**Task requirements**
Copy each record below exactly, please, and leave its pictures out.

Document layout analysis data:
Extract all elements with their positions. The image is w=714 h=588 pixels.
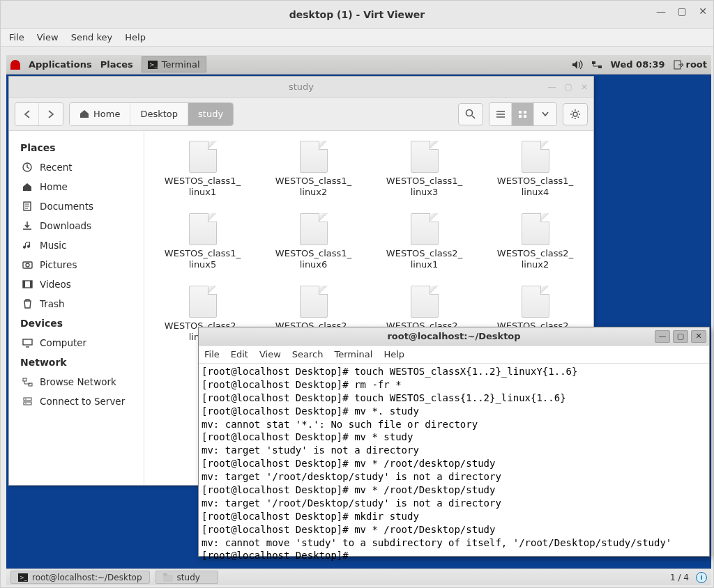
sidebar-item-connect-to-server[interactable]: Connect to Server: [9, 392, 144, 411]
svg-point-14: [26, 263, 29, 267]
list-icon: [496, 110, 506, 118]
terminal-maximize-button[interactable]: ▢: [673, 330, 688, 343]
svg-rect-16: [23, 281, 25, 288]
search-button[interactable]: [458, 103, 483, 125]
terminal-title: root@localhost:~/Desktop: [387, 331, 520, 341]
sidebar-item-music[interactable]: Music: [9, 235, 144, 255]
svg-rect-9: [524, 115, 526, 118]
sidebar-item-recent[interactable]: Recent: [9, 157, 144, 177]
virt-titlebar: desktop (1) - Virt Viewer — ▢ ✕: [1, 1, 713, 29]
nav-back-button[interactable]: [15, 103, 39, 125]
taskbar-item-files[interactable]: study: [155, 571, 218, 584]
breadcrumb-home[interactable]: Home: [70, 103, 130, 125]
terminal-menu-file[interactable]: File: [204, 349, 220, 359]
file-item[interactable]: WESTOS_class1_linux1: [150, 141, 255, 210]
file-item[interactable]: WESTOS_class2_linux2: [483, 213, 588, 283]
file-label: WESTOS_class1_linux6: [275, 248, 351, 271]
files-close-icon[interactable]: ✕: [581, 82, 588, 92]
terminal-menu-terminal[interactable]: Terminal: [334, 349, 372, 359]
sidebar-item-label: Computer: [40, 337, 86, 348]
info-badge-icon[interactable]: i: [696, 572, 707, 583]
file-icon: [189, 213, 217, 245]
sidebar-item-videos[interactable]: Videos: [9, 274, 144, 294]
virt-menu-file[interactable]: File: [9, 32, 24, 42]
settings-button[interactable]: [563, 103, 588, 125]
file-icon: [411, 141, 439, 173]
nav-forward-button[interactable]: [39, 103, 63, 125]
sidebar-item-pictures[interactable]: Pictures: [9, 255, 144, 274]
svg-text:>_: >_: [20, 575, 28, 581]
grid-icon: [518, 110, 528, 118]
sidebar-item-downloads[interactable]: Downloads: [9, 216, 144, 235]
terminal-close-button[interactable]: ✕: [691, 330, 706, 343]
trash-icon: [22, 298, 33, 309]
music-icon: [22, 240, 33, 251]
sidebar-item-computer[interactable]: Computer: [9, 333, 144, 353]
sidebar-item-browse-network[interactable]: Browse Network: [9, 372, 144, 392]
logout-icon: [674, 60, 683, 70]
virt-menu-sendkey[interactable]: Send key: [71, 32, 113, 42]
terminal-titlebar[interactable]: root@localhost:~/Desktop — ▢ ✕: [199, 327, 709, 346]
file-item[interactable]: WESTOS_class1_linux2: [261, 141, 366, 210]
terminal-menu-help[interactable]: Help: [383, 349, 404, 359]
camera-icon: [22, 259, 33, 270]
breadcrumb-study[interactable]: study: [188, 103, 233, 125]
panel-active-app-label: Terminal: [162, 59, 200, 70]
file-label: WESTOS_class1_linux5: [165, 248, 241, 271]
minimize-icon[interactable]: —: [656, 6, 666, 16]
maximize-icon[interactable]: ▢: [677, 6, 687, 16]
file-icon: [300, 286, 328, 318]
sidebar-item-label: Pictures: [40, 259, 77, 270]
view-grid-button[interactable]: [512, 103, 534, 125]
panel-places[interactable]: Places: [100, 59, 133, 70]
workspace-indicator[interactable]: 1 / 4: [670, 573, 689, 582]
sidebar-item-label: Recent: [40, 162, 73, 173]
view-list-button[interactable]: [489, 103, 512, 125]
terminal-menu-search[interactable]: Search: [292, 349, 324, 359]
files-minimize-icon[interactable]: —: [548, 82, 556, 92]
file-item[interactable]: WESTOS_class1_linux4: [483, 141, 588, 210]
file-item[interactable]: WESTOS_class1_linux6: [261, 213, 366, 283]
taskbar-item-terminal[interactable]: >_ root@localhost:~/Desktop: [10, 571, 150, 584]
file-item[interactable]: WESTOS_class1_linux5: [150, 213, 255, 283]
panel-clock[interactable]: Wed 08:39: [611, 59, 665, 70]
terminal-minimize-button[interactable]: —: [655, 330, 670, 343]
sidebar-item-documents[interactable]: Documents: [9, 196, 144, 216]
svg-rect-21: [24, 398, 31, 401]
file-item[interactable]: WESTOS_class1_linux3: [372, 141, 477, 210]
file-label: WESTOS_class1_linux4: [497, 176, 573, 199]
sidebar-item-label: Videos: [40, 279, 71, 290]
sidebar-item-home[interactable]: Home: [9, 177, 144, 196]
svg-rect-6: [519, 111, 522, 114]
volume-icon[interactable]: [572, 60, 583, 70]
panel-active-app[interactable]: >_ Terminal: [142, 56, 206, 72]
sidebar-item-label: Documents: [40, 201, 93, 212]
sidebar-item-trash[interactable]: Trash: [9, 294, 144, 314]
svg-rect-8: [519, 115, 522, 118]
virt-menu-view[interactable]: View: [37, 32, 59, 42]
panel-applications[interactable]: Applications: [29, 59, 92, 70]
files-title: study: [289, 82, 314, 92]
sidebar-heading-devices: Devices: [9, 314, 144, 333]
file-icon: [522, 213, 549, 245]
terminal-output[interactable]: [root@localhost Desktop]# touch WESTOS_c…: [199, 364, 709, 564]
terminal-icon: >_: [18, 573, 28, 582]
close-icon[interactable]: ✕: [698, 6, 708, 16]
panel-user[interactable]: root: [674, 59, 708, 70]
terminal-menu-edit[interactable]: Edit: [231, 349, 248, 359]
breadcrumb-desktop[interactable]: Desktop: [130, 103, 188, 125]
file-icon: [522, 141, 549, 173]
terminal-menu-view[interactable]: View: [259, 349, 281, 359]
svg-rect-27: [163, 575, 173, 582]
svg-rect-28: [163, 573, 167, 575]
sidebar-heading-network: Network: [9, 353, 144, 372]
network-icon[interactable]: [591, 60, 602, 70]
virt-menu-help[interactable]: Help: [125, 32, 146, 42]
svg-rect-7: [524, 111, 526, 114]
view-options-button[interactable]: [534, 103, 556, 125]
file-item[interactable]: WESTOS_class2_linux1: [372, 213, 477, 283]
home-icon: [22, 181, 33, 192]
sidebar-item-label: Home: [40, 181, 68, 192]
svg-rect-18: [23, 339, 32, 345]
files-maximize-icon[interactable]: ▢: [565, 82, 572, 92]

**Response box**
Extract all elements with their positions. The image is w=714 h=588 pixels.
sidebar-item-connect-to-server[interactable]: Connect to Server: [9, 392, 144, 411]
svg-point-14: [26, 263, 29, 267]
list-icon: [496, 110, 506, 118]
terminal-maximize-button[interactable]: ▢: [673, 330, 688, 343]
svg-rect-16: [23, 281, 25, 288]
search-button[interactable]: [458, 103, 483, 125]
terminal-title: root@localhost:~/Desktop: [387, 331, 520, 341]
sidebar-item-music[interactable]: Music: [9, 235, 144, 255]
svg-rect-9: [524, 115, 526, 118]
sidebar-item-recent[interactable]: Recent: [9, 157, 144, 177]
virt-titlebar: desktop (1) - Virt Viewer — ▢ ✕: [1, 1, 713, 29]
nav-back-button[interactable]: [15, 103, 39, 125]
taskbar-item-files[interactable]: study: [155, 571, 218, 584]
breadcrumb-home[interactable]: Home: [70, 103, 130, 125]
terminal-menu-file[interactable]: File: [204, 349, 220, 359]
file-item[interactable]: WESTOS_class1_linux1: [150, 141, 255, 210]
file-item[interactable]: WESTOS_class2_linux2: [483, 213, 588, 283]
file-label: WESTOS_class1_linux6: [275, 248, 351, 271]
files-close-icon[interactable]: ✕: [581, 82, 588, 92]
terminal-menu-terminal[interactable]: Terminal: [334, 349, 372, 359]
sidebar-item-label: Computer: [40, 337, 86, 348]
info-badge-icon[interactable]: i: [696, 572, 707, 583]
file-icon: [189, 213, 217, 245]
sidebar-item-videos[interactable]: Videos: [9, 274, 144, 294]
virt-menu-file[interactable]: File: [9, 32, 24, 42]
settings-button[interactable]: [563, 103, 588, 125]
file-icon: [411, 141, 439, 173]
nav-forward-button[interactable]: [39, 103, 63, 125]
sidebar-item-pictures[interactable]: Pictures: [9, 255, 144, 274]
svg-text:>_: >_: [20, 575, 28, 581]
grid-icon: [518, 110, 528, 118]
sidebar-item-downloads[interactable]: Downloads: [9, 216, 144, 235]
terminal-close-button[interactable]: ✕: [691, 330, 706, 343]
trash-icon: [22, 298, 33, 309]
music-icon: [22, 240, 33, 251]
sidebar-item-computer[interactable]: Computer: [9, 333, 144, 353]
sidebar-item-browse-network[interactable]: Browse Network: [9, 372, 144, 392]
logout-icon: [674, 60, 683, 70]
virt-menu-sendkey[interactable]: Send key: [71, 32, 113, 42]
terminal-titlebar[interactable]: root@localhost:~/Desktop — ▢ ✕: [199, 327, 709, 346]
file-item[interactable]: WESTOS_class1_linux2: [261, 141, 366, 210]
terminal-menu-help[interactable]: Help: [383, 349, 404, 359]
camera-icon: [22, 259, 33, 270]
breadcrumb-study[interactable]: study: [188, 103, 233, 125]
panel-active-app-label: Terminal: [162, 59, 200, 70]
file-label: WESTOS_class1_linux5: [165, 248, 241, 271]
minimize-icon[interactable]: —: [656, 6, 666, 16]
maximize-icon[interactable]: ▢: [677, 6, 687, 16]
file-icon: [300, 286, 328, 318]
sidebar-item-label: Pictures: [40, 259, 77, 270]
view-grid-button[interactable]: [512, 103, 534, 125]
panel-places[interactable]: Places: [100, 59, 133, 70]
workspace-indicator[interactable]: 1 / 4: [670, 573, 689, 582]
sidebar-item-label: Recent: [40, 162, 73, 173]
view-list-button[interactable]: [489, 103, 512, 125]
terminal-menu-search[interactable]: Search: [292, 349, 324, 359]
files-minimize-icon[interactable]: —: [548, 82, 556, 92]
file-item[interactable]: WESTOS_class1_linux4: [483, 141, 588, 210]
file-item[interactable]: WESTOS_class1_linux6: [261, 213, 366, 283]
taskbar-item-terminal[interactable]: >_ root@localhost:~/Desktop: [10, 571, 150, 584]
file-item[interactable]: WESTOS_class1_linux5: [150, 213, 255, 283]
panel-clock[interactable]: Wed 08:39: [611, 59, 665, 70]
terminal-minimize-button[interactable]: —: [655, 330, 670, 343]
sidebar-item-documents[interactable]: Documents: [9, 196, 144, 216]
svg-rect-21: [24, 398, 31, 401]
file-item[interactable]: WESTOS_class1_linux3: [372, 141, 477, 210]
file-label: WESTOS_class1_linux4: [497, 176, 573, 199]
sidebar-item-label: Videos: [40, 279, 71, 290]
sidebar-item-home[interactable]: Home: [9, 177, 144, 196]
svg-rect-6: [519, 111, 522, 114]
volume-icon[interactable]: [572, 60, 583, 70]
panel-active-app[interactable]: >_ Terminal: [142, 56, 206, 72]
sidebar-item-label: Documents: [40, 201, 93, 212]
sidebar-item-trash[interactable]: Trash: [9, 294, 144, 314]
svg-rect-8: [519, 115, 522, 118]
virt-menu-view[interactable]: View: [37, 32, 59, 42]
panel-applications[interactable]: Applications: [29, 59, 92, 70]
files-title: study: [289, 82, 314, 92]
sidebar-heading-devices: Devices: [9, 314, 144, 333]
file-icon: [522, 213, 549, 245]
terminal-output[interactable]: [root@localhost Desktop]# touch WESTOS_c…: [199, 364, 709, 564]
terminal-icon: >_: [18, 573, 28, 582]
close-icon[interactable]: ✕: [698, 6, 708, 16]
panel-user[interactable]: root: [674, 59, 708, 70]
terminal-menu-edit[interactable]: Edit: [231, 349, 248, 359]
breadcrumb-desktop[interactable]: Desktop: [130, 103, 188, 125]
file-icon: [522, 141, 549, 173]
terminal-menu-view[interactable]: View: [259, 349, 281, 359]
svg-rect-27: [163, 575, 173, 582]
svg-rect-28: [163, 573, 167, 575]
sidebar-heading-network: Network: [9, 353, 144, 372]
network-icon[interactable]: [591, 60, 602, 70]
virt-menu-help[interactable]: Help: [125, 32, 146, 42]
svg-rect-7: [524, 111, 526, 114]
view-options-button[interactable]: [534, 103, 556, 125]
file-item[interactable]: WESTOS_class2_linux1: [372, 213, 477, 283]
home-icon: [22, 181, 33, 192]
sidebar-item-label: Home: [40, 181, 68, 192]
svg-rect-18: [23, 339, 32, 345]
files-maximize-icon[interactable]: ▢: [565, 82, 572, 92]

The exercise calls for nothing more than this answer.